Segment Open

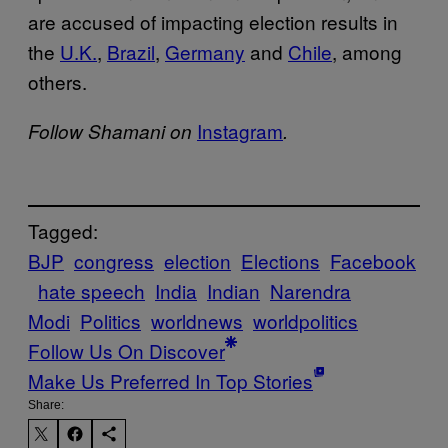
are accused of impacting election results in
the
U.K.
,
Brazil
,
Germany
and
Chile
, among
others.
Instagram
Follow Shamani on
.
Tagged:
BJP
congress
election
Elections
Facebook
hate speech
India
Indian
Narendra
Modi
Politics
worldnews
worldpolitics
Follow Us On Discover
Make Us Preferred In Top Stories
Share:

Segment Closed

▶ _Activity_
Return the lines above exactly; the images are not part of the copy.

▶ _Problem solution_
are accused of impacting election results in
the
U.K.
,
Brazil
,
Germany
and
Chile
, among
others.
Instagram
Follow Shamani on
.
Tagged:
BJP
congress
election
Elections
Facebook
hate speech
India
Indian
Narendra
Modi
Politics
worldnews
worldpolitics
Follow Us On Discover
Make Us Preferred In Top Stories
Share:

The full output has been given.